Устало глядя на ярко горящий над сизыми барханами зрак Небесного Волка, Махакайя думал об акаше. Если бы он в достаточной степени освоил упражнения йогачары, то смог бы входить в это особое пространство, где распространяются лишь звуки, и прямиком отправился бы в страну Небесного бамбука. Но в том-то и дело, что ни достаточного числа книг йогачары, ни мастеров здесь нет. И остается лишь следить за тем, как сиятельный Небесный Волк медленно шествуют на своих беззвучных мягких лапах по небу над барханами и костями погибших здесь животных и путников. Да думать о другом прямом пути – через нагорья и горы Туфаня[129], царства под управлением Сонгцэна Гампо. Но этот путь был труднее и опаснее избранного им. Туфаньцы дики и воинственны, они издавна досаждают Срединной стране. А горы Обитель Снегов[130] не одолеть и летящему орлу. Говорят, они пешком через них переходят.

Фа-сянь, чьи записки о путешествии «Фо го цзи»[131], Махакайя искал, собираясь даже отправиться за ними в монастырь в Цзанькане, что на побережье моря, где и писал его предшественник свой труд, вооружившись бамбуком и шелком, тушью, – Фа-сянь двести лет тому назад шел здесь и отважно повернул на Небесного Волка, двинулся через пески и одолел их примерно за месяц.

Небесный Волк над барханами как будто подмигивал Махакайе, звал поступить так же.

Глава 12

Отыскивая книгу Фа-сяня, Махакайя однажды оказался на Западном рынке. Конечно, эта книга наверняка была в Императорской библиотеке, и настоятель монастыря сделал запрос о ней, но это уже случилось после отказа Канцелярии в дозволении монаху совершить путешествие в Индию. И во дворце посчитали, что чтение записок о таком же путешествии сейчас нежелательно.
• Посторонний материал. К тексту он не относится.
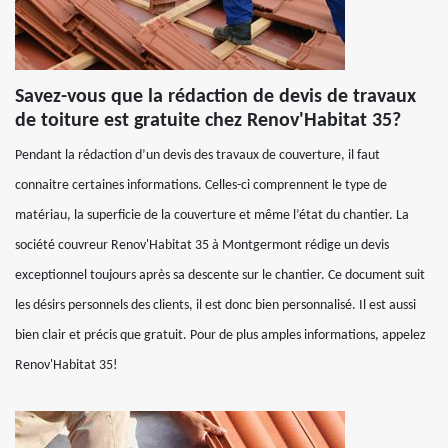
Savez-vous que la rédaction de devis de travaux
de toiture est gratuite chez Renov'Habitat 35?
Pendant la rédaction d’un devis des travaux de couverture, il faut
connaitre certaines informations. Celles-ci comprennent le type de
matériau, la superficie de la couverture et même l’état du chantier. La
société couvreur Renov'Habitat 35 à Montgermont rédige un devis
exceptionnel toujours après sa descente sur le chantier. Ce document suit
les désirs personnels des clients, il est donc bien personnalisé. Il est aussi
bien clair et précis que gratuit. Pour de plus amples informations, appelez
Renov'Habitat 35!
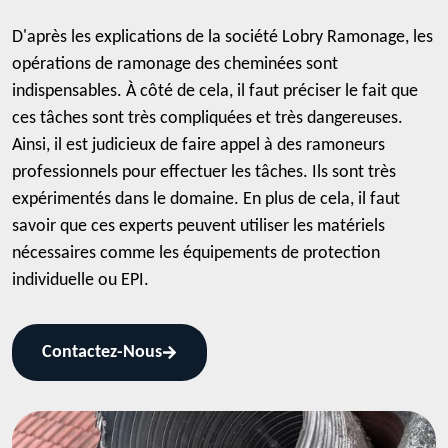
D'après les explications de la société Lobry Ramonage, les
opérations de ramonage des cheminées sont
indispensables. À côté de cela, il faut préciser le fait que
ces tâches sont très compliquées et très dangereuses.
Ainsi, il est judicieux de faire appel à des ramoneurs
professionnels pour effectuer les tâches. Ils sont très
expérimentés dans le domaine. En plus de cela, il faut
savoir que ces experts peuvent utiliser les matériels
nécessaires comme les équipements de protection
individuelle ou EPI.
Contactez-Nous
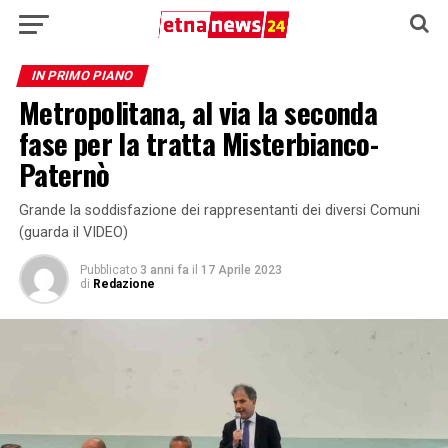
IN PRIMO PIANO
Metropolitana, al via la seconda
fase per la tratta Misterbianco-
Paternò
Grande la soddisfazione dei rappresentanti dei diversi Comuni
(guarda il VIDEO)
Pubblicato
3 anni fa
il
17 Aprile 2023
di
Redazione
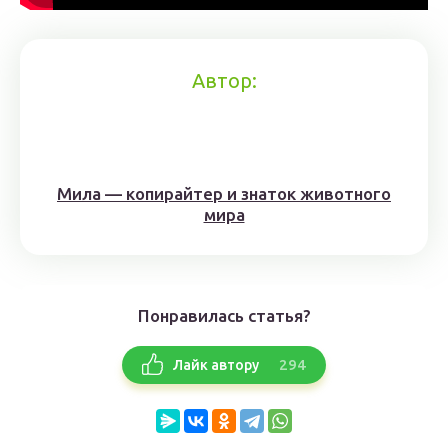
Автор:
Мила — копирайтер и знаток животного
мира
Понравилась статья?
294
Лайк автору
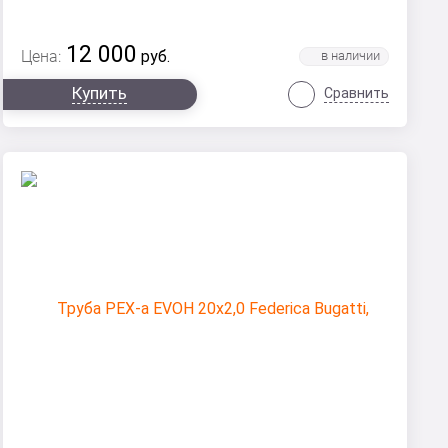
12 000
Цена:
руб.
Купить
Сравнить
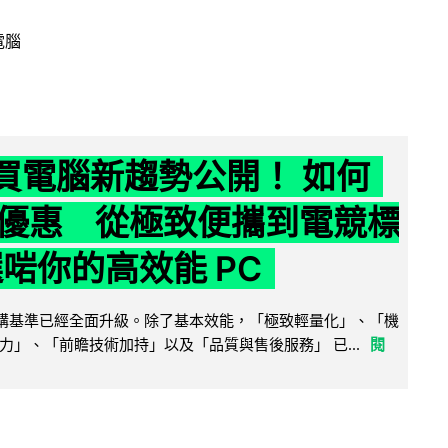
電腦
6 買電腦新趨勢公開！ 如何
優惠 從極致便攜到電競標
選啱你的高效能 PC
腦選購基準已經全面升級。除了基本效能，「極致輕量化」、「機
力」、「前瞻技術加持」以及「品質與售後服務」 已...
閱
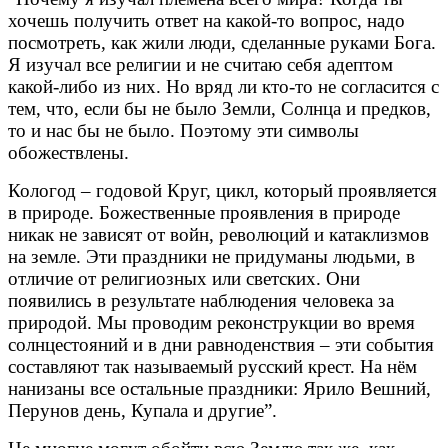
хочешь получить ответ на какой-то вопрос, надо
посмотреть, как жили люди, сделанные руками Бога.
Я изучал все религии и не считаю себя адептом
какой-либо из них. Но вряд ли кто-то не согласится с
тем, что, если бы не было Земли, Солнца и предков,
то и нас бы не было. Поэтому эти символы
обожествлены.
Кологод – годовой Круг, цикл, который проявляется
в природе. Божественные проявления в природе
никак не зависят от войн, революций и катаклизмов
на земле. Эти праздники не придуманы людьми, в
отличие от религиозных или светских. Они
появились в результате наблюдения человека за
природой. Мы проводим реконструкции во время
солнцестояний и в дни равноденствия – эти события
составляют так называемый русский крест. На нём
нанизаны все остальные праздники: Ярило Вешний,
Перунов день, Купала и другие”.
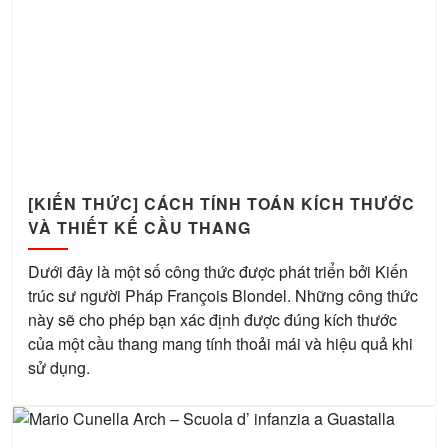
[KIẾN THỨC] CÁCH TÍNH TOÁN KÍCH THƯỚC
VÀ THIẾT KẾ CẦU THANG
Dưới đây là một số công thức được phát triển bởi Kiến
trúc sư người Pháp François Blondel. Những công thức
này sẽ cho phép bạn xác định được đúng kích thước
của một cầu thang mang tính thoải mái và hiệu quả khi
sử dụng.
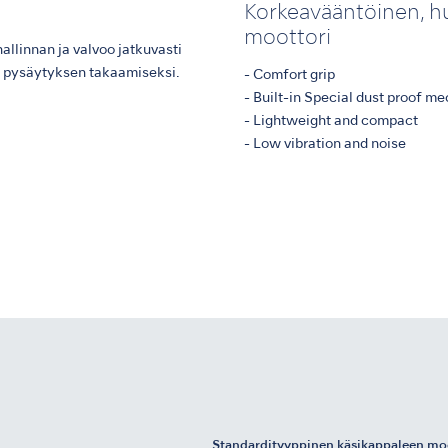
Korkeavääntöinen, h
moottori
llinnan ja valvoo jatkuvasti
ja pysäytyksen takaamiseksi.
- Comfort grip
- Built-in Special dust proof m
- Lightweight and compact
- Low vibration and noise
Standardityyppinen käsikappaleen mo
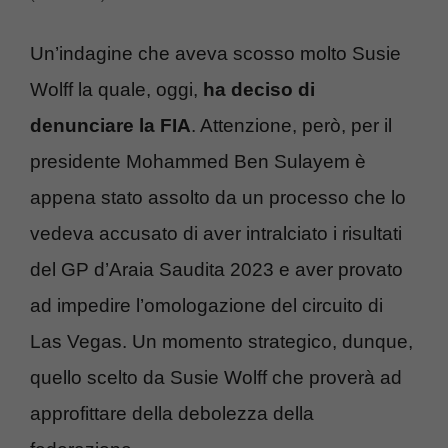
Un’indagine che aveva scosso molto Susie
Wolff la quale, oggi,
ha deciso di
denunciare la FIA
. Attenzione, però, per il
presidente Mohammed Ben Sulayem è
appena stato assolto da un processo che lo
vedeva accusato di aver intralciato i risultati
del GP d’Araia Saudita 2023 e aver provato
ad impedire l’omologazione del circuito di
Las Vegas. Un momento strategico, dunque,
quello scelto da Susie Wolff che proverà ad
approfittare della debolezza della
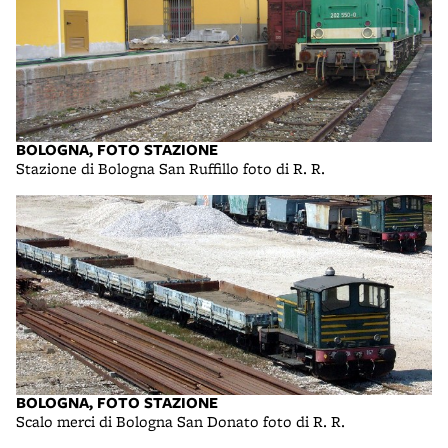
BOLOGNA, FOTO STAZIONE
Stazione di Bologna San Ruffillo foto di R. R.
BOLOGNA, FOTO STAZIONE
Scalo merci di Bologna San Donato foto di R. R.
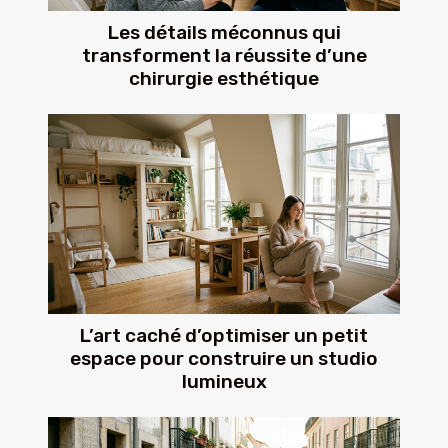
Les détails méconnus qui
transforment la réussite d’une
chirurgie esthétique
L’art caché d’optimiser un petit
espace pour construire un studio
lumineux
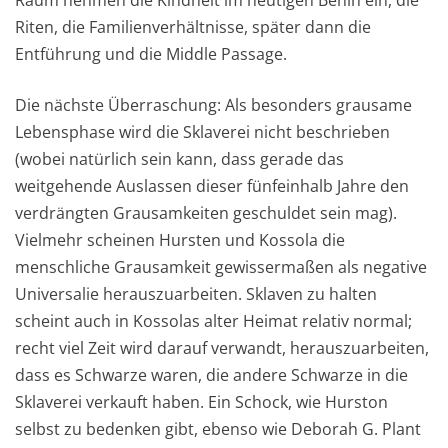
Raum nehmen die Kindheit im heutigen Benin ein, die
Riten, die Familienverhältnisse, später dann die
Entführung und die Middle Passage.
Die nächste Überraschung: Als besonders grausame
Lebensphase wird die Sklaverei nicht beschrieben
(wobei natürlich sein kann, dass gerade das
weitgehende Auslassen dieser fünfeinhalb Jahre den
verdrängten Grausamkeiten geschuldet sein mag).
Vielmehr scheinen Hursten und Kossola die
menschliche Grausamkeit gewissermaßen als negative
Universalie herauszuarbeiten. Sklaven zu halten
scheint auch in Kossolas alter Heimat relativ normal;
recht viel Zeit wird darauf verwandt, herauszuarbeiten,
dass es Schwarze waren, die andere Schwarze in die
Sklaverei verkauft haben. Ein Schock, wie Hurston
selbst zu bedenken gibt, ebenso wie Deborah G. Plant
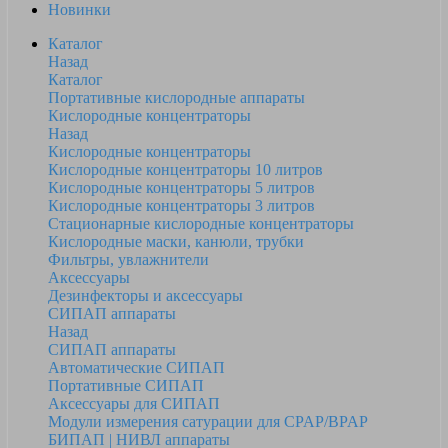
Новинки
Каталог
Назад
Каталог
Портативные кислородные аппараты
Кислородные концентраторы
Назад
Кислородные концентраторы
Кислородные концентраторы 10 литров
Кислородные концентраторы 5 литров
Кислородные концентраторы 3 литров
Стационарные кислородные концентраторы
Кислородные маски, канюли, трубки
Фильтры, увлажнители
Аксессуары
Дезинфекторы и аксессуары
СИПАП аппараты
Назад
СИПАП аппараты
Автоматические СИПАП
Портативные СИПАП
Аксессуары для СИПАП
Модули измерения сатурации для CPAP/BPAP
БИПАП | НИВЛ аппараты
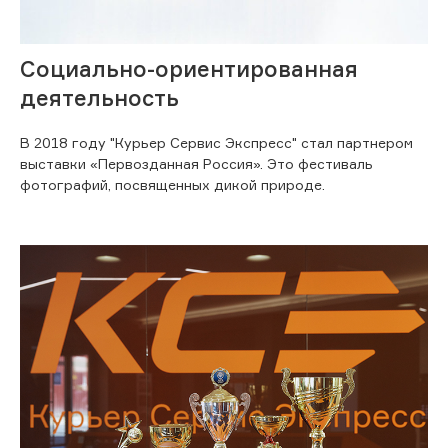
Социально-ориентированная
деятельность
В 2018 году "Курьер Сервис Экспресс" стал партнером
выставки «Первозданная Россия». Это фестиваль
фотографий, посвященных дикой природе.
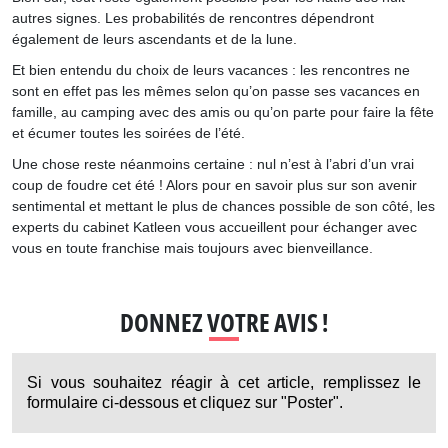
autres signes. Les probabilités de rencontres dépendront
également de leurs ascendants et de la lune.
Et bien entendu du choix de leurs vacances : les rencontres ne
sont en effet pas les mêmes selon qu’on passe ses vacances en
famille, au camping avec des amis ou qu’on parte pour faire la fête
et écumer toutes les soirées de l’été.
Une chose reste néanmoins certaine : nul n’est à l’abri d’un vrai
coup de foudre cet été ! Alors pour en savoir plus sur son avenir
sentimental et mettant le plus de chances possible de son côté, les
experts du cabinet Katleen vous accueillent pour échanger avec
vous en toute franchise mais toujours avec bienveillance.
DONNEZ VOTRE AVIS !
Si vous souhaitez réagir à cet article, remplissez le
formulaire ci-dessous et cliquez sur "Poster".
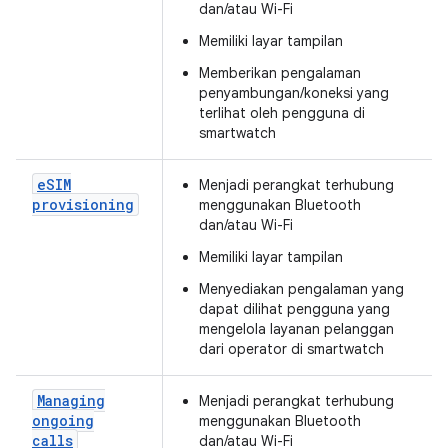
dan/atau Wi-Fi
Memiliki layar tampilan
Memberikan pengalaman
penyambungan/koneksi yang
terlihat oleh pengguna di
smartwatch
e
SIM
Menjadi perangkat terhubung
provisioning
menggunakan Bluetooth
dan/atau Wi-Fi
Memiliki layar tampilan
Menyediakan pengalaman yang
dapat dilihat pengguna yang
mengelola layanan pelanggan
dari operator di smartwatch
Managing
Menjadi perangkat terhubung
ongoing
menggunakan Bluetooth
calls
dan/atau Wi-Fi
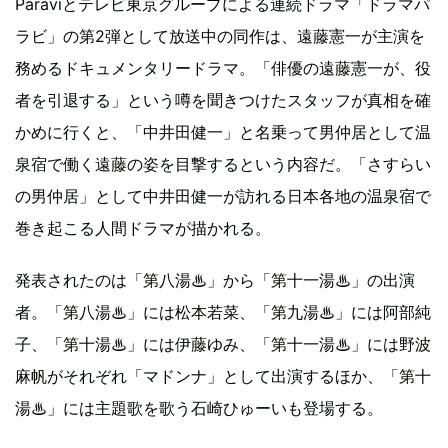
Paraviとテレビ東京グループによる連続ドラマ「ドラマパ
ラビ」の第2弾として放送中の同作は、遠藤憲一が主演を
務めるドキュメンタリードラマ。「俳優の遠藤憲一が、役
者を引退する」という噂を聞きつけたスタッフが真相を確
かめに行くと、「中井田健一」と名乗って男仲居として温
泉宿で働く遠藤の姿を目撃するという内容だ。「さすらい
の男仲居」として中井田健一が訪れる日本各地の温泉宿で
巻き起こる人間ドラマが描かれる。
発表されたのは「第八湯♨」から「第十一湯♨」の出演
者。「第八湯♨」には松本若菜、「第九湯♨」には阿部純
子、「第十湯♨」には伊藤ゆみ、「第十一湯♨」には野波
麻帆がそれぞれ「マドンナ」として出演するほか、「第十
湯♨」には主題歌を歌う石崎ひゅーいも登場する。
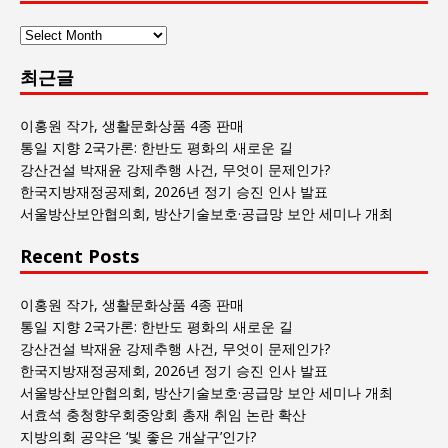
사
람
최근글
과
사
회
이홍원 작가, 생활문화상품 4종 판매
글
통일 지향 2국가론: 한반도 평화의 새로운 길
목
강산건설 박재윤 강제추행 사건, 무엇이 문제인가?
록
한국지방재정공제회, 2026년 정기 승진 인사 발표
서울방산보안협의회, 방산기술보호·공급망 보안 세미나 개최
Recent Posts
이홍원 작가, 생활문화상품 4종 판매
통일 지향 2국가론: 한반도 평화의 새로운 길
강산건설 박재윤 강제추행 사건, 무엇이 문제인가?
한국지방재정공제회, 2026년 정기 승진 인사 발표
서울방산보안협의회, 방산기술보호·공급망 보안 세미나 개최
서효석 충청향우회중앙회 총재 취임 논란 확산
지방의회 공약은 ‘빛 좋은 개살구’인가?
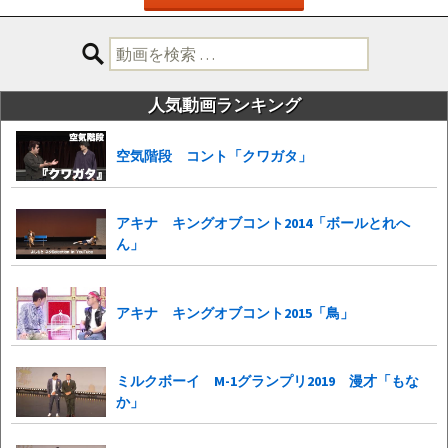
検
索:
人気動画ランキング
空気階段 コント「クワガタ」
アキナ キングオブコント2014「ボールとれへ
ん」
アキナ キングオブコント2015「鳥」
ミルクボーイ M-1グランプリ2019 漫才「もな
か」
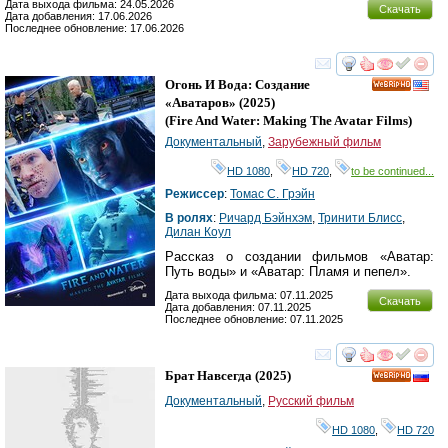
Дата выхода фильма: 24.05.2026
Скачать
Дата добавления: 17.06.2026
Последнее обновление: 17.06.2026
смотреть
инте
Огонь И Вода: Создание
HD
«Аватаров»
(2025)
(
Fire And Water: Making The Avatar Films
)
Документальный
,
Зарубежный фильм
HD 1080
,
HD 720
,
to be continued...
Режиссер
:
Томас С. Грэйн
В ролях
:
Ричард Бэйнхэм
,
Тринити Блисс
,
Дилан Коул
Рассказ о создании фильмов «Аватар:
Путь воды» и «Аватар: Пламя и пепел».
Дата выхода фильма: 07.11.2025
Скачать
Дата добавления: 07.11.2025
Последнее обновление: 07.11.2025
смотреть
инте
Брат Навсегда
(2025)
HD
Документальный
,
Русский фильм
HD 1080
,
HD 720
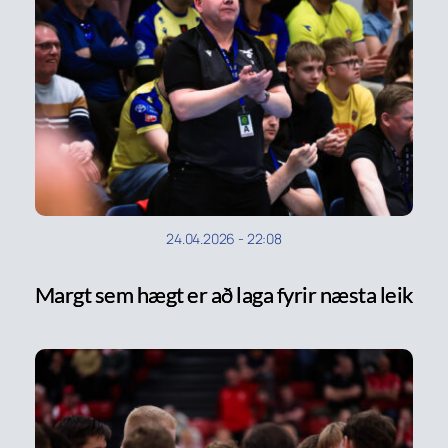
24.04.2026
-
22:08
Margt sem hægt er að laga fyrir næsta leik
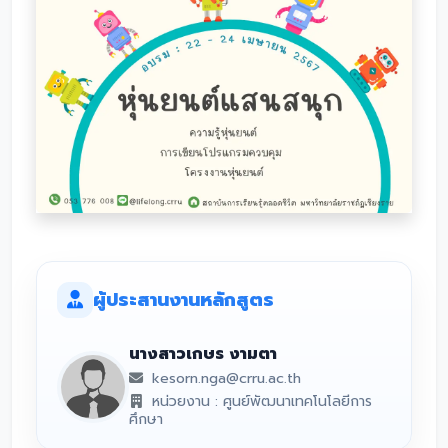
ผู้ประสานงานหลักสูตร
นางสาวเกษร งามตา
kesorn.nga@crru.ac.th
หน่วยงาน : ศูนย์พัฒนาเทคโนโลยีการ
ศึกษา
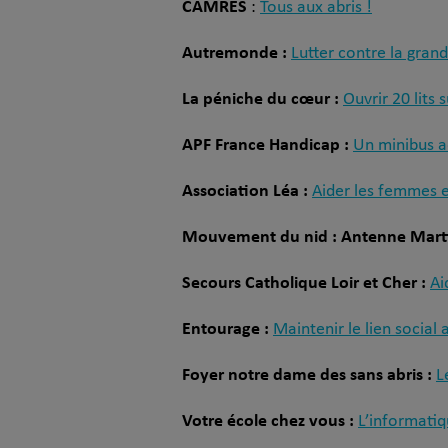
CAMRES
:
Tous aux abris !
Autremonde :
Lutter contre la gran
La péniche du cœur :
Ouvrir 20 lits
APF France Handicap :
Un minibus a
Association Léa :
Aider les femmes e
Mouvement du nid : Antenne Mart
Secours Catholique Loir et Cher :
Ai
Entourage :
Maintenir le lien social
Foyer notre dame des sans abris :
L
Votre école chez vous :
L’informati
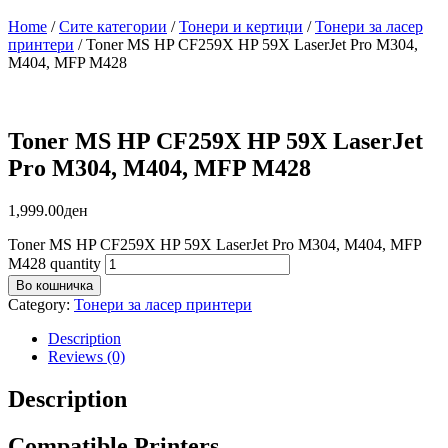
Home
/
Сите категории
/
Тонери и кертиџи
/
Тонери за ласер
принтери
/ Toner MS HP CF259X HP 59X LaserJet Pro M304,
M404, MFP M428
Toner MS HP CF259X HP 59X LaserJet
Pro M304, M404, MFP M428
1,999.00
ден
Toner MS HP CF259X HP 59X LaserJet Pro M304, M404, MFP
M428 quantity
Во кошничка
Category:
Тонери за ласер принтери
Description
Reviews (0)
Description
Compatible Printers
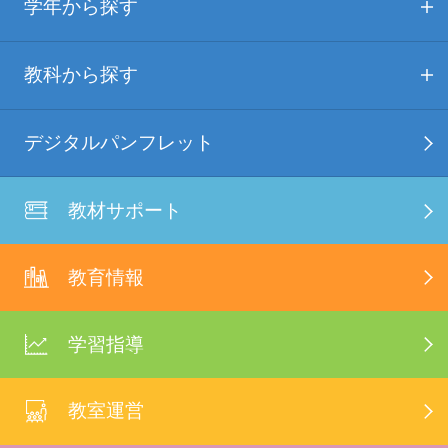
学年から探す
教科から探す
デジタルパンフレット
教材サポート
教育情報
学習指導
教室運営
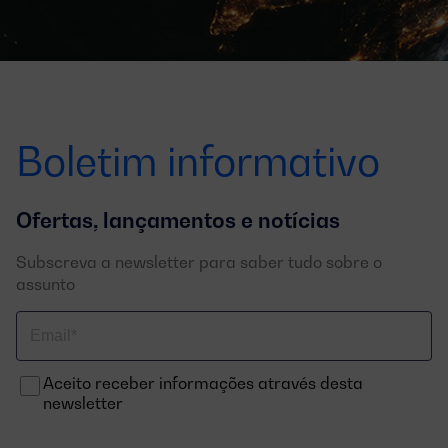
Boletim informativo
Ofertas, lançamentos e notícias
Subscreva a newsletter para saber tudo sobre o
assunto
Correo
electrónico
Aceito receber informações através desta
newsletter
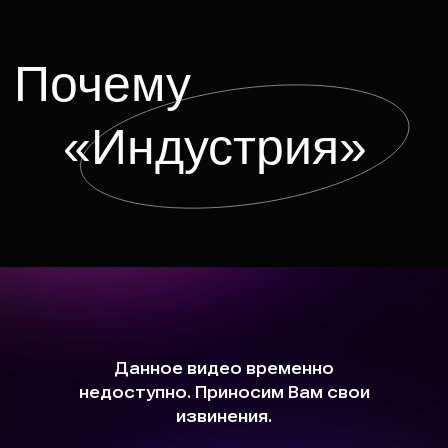
Работы
студентов
и выпускников
Школы кино
и телевидения
«Индустрия»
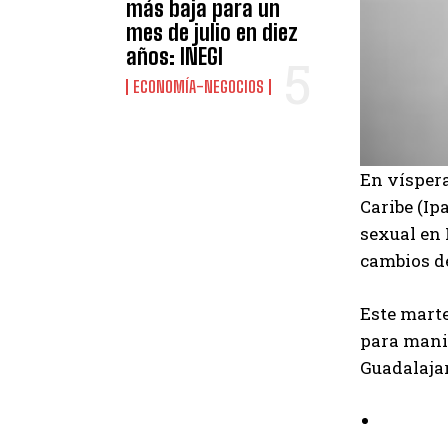
más baja para un
mes de julio en diez
años: INEGI
ECONOMÍA-NEGOCIOS
En víspera
Caribe (Ip
sexual en
cambios d
Este marte
para manif
Guadalajar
Но Махакайя не оставлял попыток.

И, оказавшись на Западном рынке, столкнулся с большим человеком. Звали его Шаоми[132]. Но уж на зернышко он мало походил. Они и обратили внимание друг на друга в пестрой толпе Западного рынка, потому что это обычное дело, бородач, не стригущий бороду, замечает прежде всего такого же любителя с вольной бородой, варвар с косичкой сразу выхватывает из толпы такого же с косичкой, ну а толстяк видит толстяка. Хотя Махакайя и не был толст, а просто крупного телосложения, но братья его только так и звали – Толстяк или Упитанный. Оказавшись в монастыре, Махакайя отощал, и когда они вместе со старшим братом, монахом, навестили матушку в Коуши, она залилась слезами и не отпускала их, пока ее любимчик вновь не стал похож на хорошего человека. По возвращении в монастырь Махакайя снова потерял в весе. Растущему юноше надо было хорошо питаться, а он обуздывал свой голод. Ведь голод – главный господин нашей жизни и, значит, сансары. В монастыре был монах, который вообще почти ничего не ел, буквально держался на горстке риса и воде, и когда он ходил, казалось, слышен тихий дребезг его костей, и тело его было почти прозрачным. И тогда монахи прикладывали палец к губам, призывая слушать. И благоговейно внимали этому серебряному звону. Махакайя ему завидовал. Но вскоре у юноши начались головокружения и даже обмороки, и настоятель запретил ему воздержание в пище, велел хорошо есть, поминая в назидание чашку риса, которую сварила на молоке пастушка для Татхагаты, увидав, какой он листок с прожилками после многодневного поста. Так что щеки Махакайи снова округлились, в глазах появился блеск, и он стал как-то выше ростом. Настоятель одобрительно кивал и говорил, что вот теперь он похож на истового воина пути.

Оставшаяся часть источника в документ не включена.